In [1]:
import numpy as np
import pandas as pd
%matplotlib inline
import matplotlib.pyplot as plt
import seaborn as sns
import plotly.express as px
import warnings
warnings.filterwarnings('ignore')
from pathlib import Path  

In [2]:
dem_candidates = pd.read_csv('../datasets/dem_candidates.csv')

In [115]:
#see shape of initial uncleaned data
#dem_candidates.shape

(811, 32)

# cleaning the datasets to prepare for merging

In [2]:
house = dem_candidates[dem_candidates['Office Type'] == 'Representative'] #filtering out non-house races
#house.shape

In [147]:
#seeing how many rows were NAs and using the README to determine the meaning.
#house.isna().sum()

In [3]:
qualities = ['Veteran?', 'LGBTQ?', 'STEM?', 'Race','Obama Alum?', 'Self-Funder?', 'Elected Official?'] #nulls in these columns mean no website for the candidate was found. 
# seeing if there were systematic patterns in rows with no website available. found a lot of Ohio. 
# house[house[qualities].isnull().any(axis=1)]

# Then realizing if i do that the dataset goes to shit so scrapping that and just putting 0s for no and nan. 
#house[house[qualities].isnull().any(axis=1)]['District'].value_counts()

# filling in the NaNs in 'qualities' columns with 0s. turning all Nos to 0s and Yes to 1. 
house[qualities] = house[qualities].replace({'No': 0, 'Yes': 1}).fillna(0)
house[qualities] = house[qualities].replace({'White': 0, 'Nonwhite': 1}).fillna(0)


In [119]:
#now dealing with un-updated data for Runoffs. 
#seeing 22 NaNs in General Status and investigating those. Found 22 such rows
#house['General Status'].value_counts(dropna=False)
#house[house['General Status'].isnull()].shape

(22, 32)

In [4]:
"""
of the resulting 22 rows, finding that 8 are NaNs due to the election not happenign yet. 
"""
runoff_winners = ['Kendra Horn','Jason Nichols', 'Tim Gilpin', 'Mary Brannon']
house.loc[house['Candidate'].isin(runoff_winners),'General Status'] = 'On the Ballot'
house.loc[house['Candidate'].isin(runoff_winners), 'Primary Runoff Status'] = 'Advanced'
runoff_losers = ['Tom Guild', 'Clay Padgett','Amanda Douglas','Fred Gipson']
house.loc[house['Candidate'].isin(runoff_losers),'General Status'] = 'None'


"""
okay now that we have done that, the remaining "NaNs" upon investigation, can be converted to 'None' (14 rows)
"""
house['General Status'] = house['General Status'].fillna(0)
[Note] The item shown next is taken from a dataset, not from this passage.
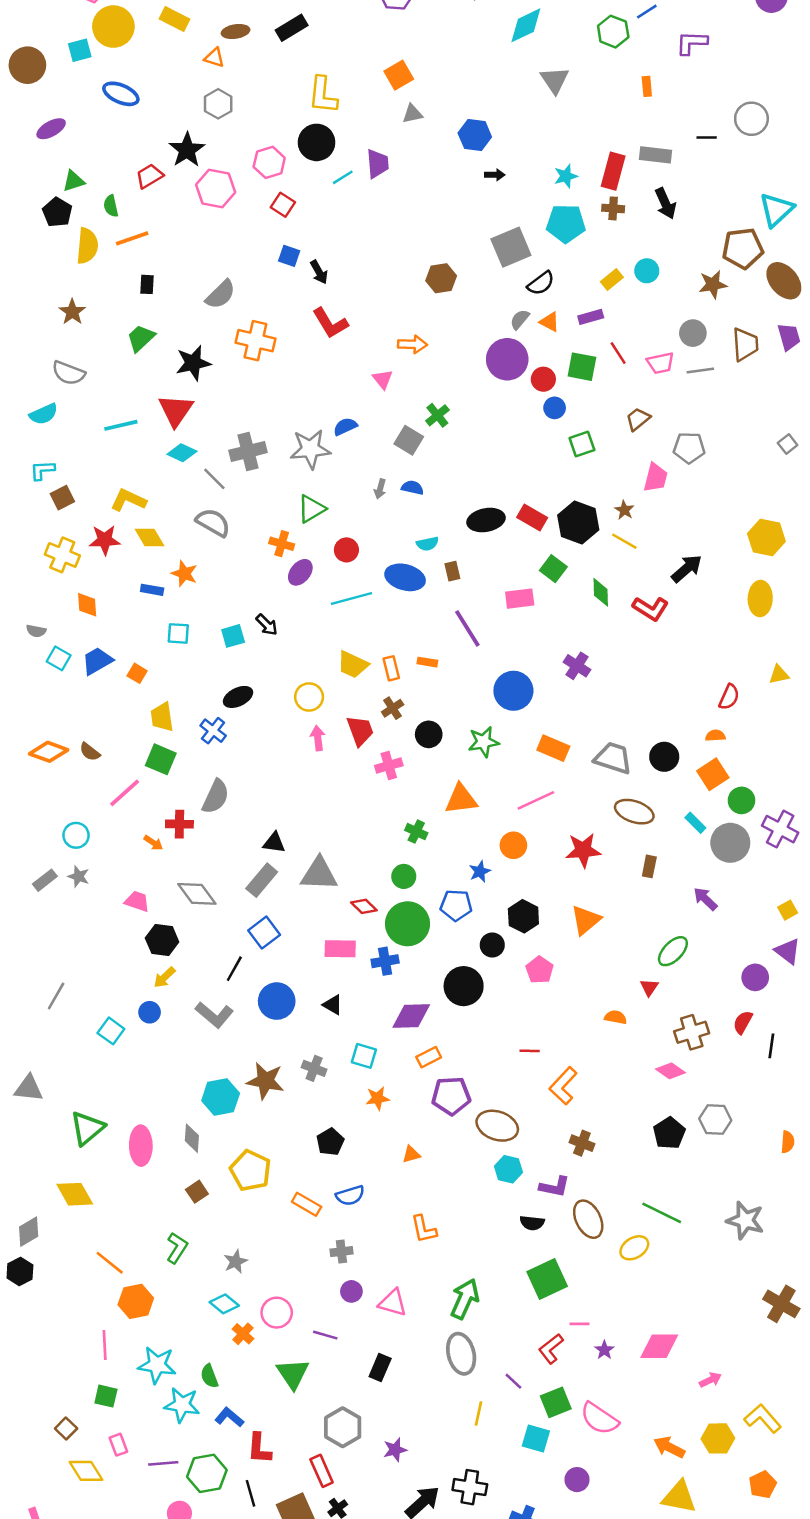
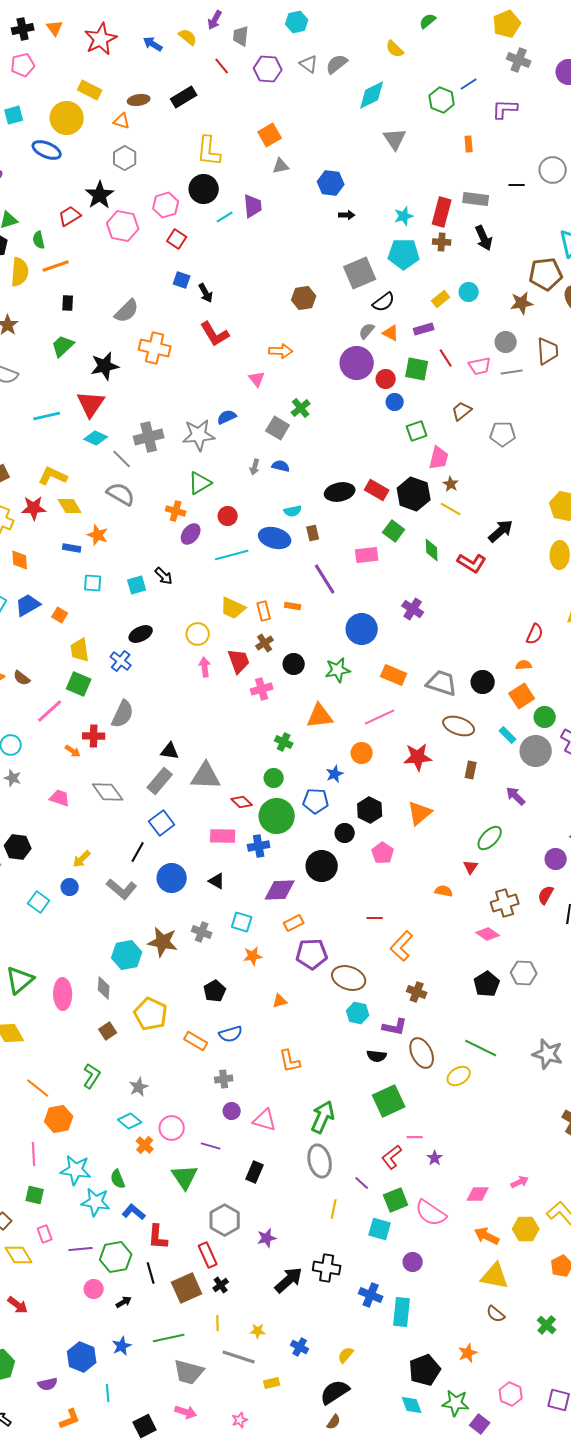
yellow circle: (113, 27) -> (67, 118), moved
pink trapezoid: (655, 478) -> (439, 458), moved
black hexagon: (162, 940) -> (18, 847), moved
pink diamond: (659, 1346) -> (478, 1194), moved, size x0.7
#this should now return null. 
house[house['General Status'].isnull()]


"""
Now that the data is clean, we can binarize it
"""
house['General Status'] = house['General Status'].replace({'None': 0, 'On the Ballot': 1})


"""
one more thing drop all the special  elections
"""
house = house[house['Race Type'] != 'Special']
house.shape

(675, 32)

In [5]:
#Preparing for merging. Adding column called "District Abbrev"
house['dist_num'] = house['District'].str.extract('(\d+)$')
house['District Abbrev'] = house['State']+ '-' +house['dist_num']

In [6]:
brookings = pd.read_csv('brookings.csv')
brookings = brookings[(brookings['Candidate.Party'].str.contains('Democrat')) 
    & (brookings['Incumbent'].isnull())
    & (brookings['Primary.Outcome'].isin(['Winner','Loser']))]
brookings['Candidate'] = brookings['Candidate.First.Name'] + ' ' + brookings['Candidate.Last.Name']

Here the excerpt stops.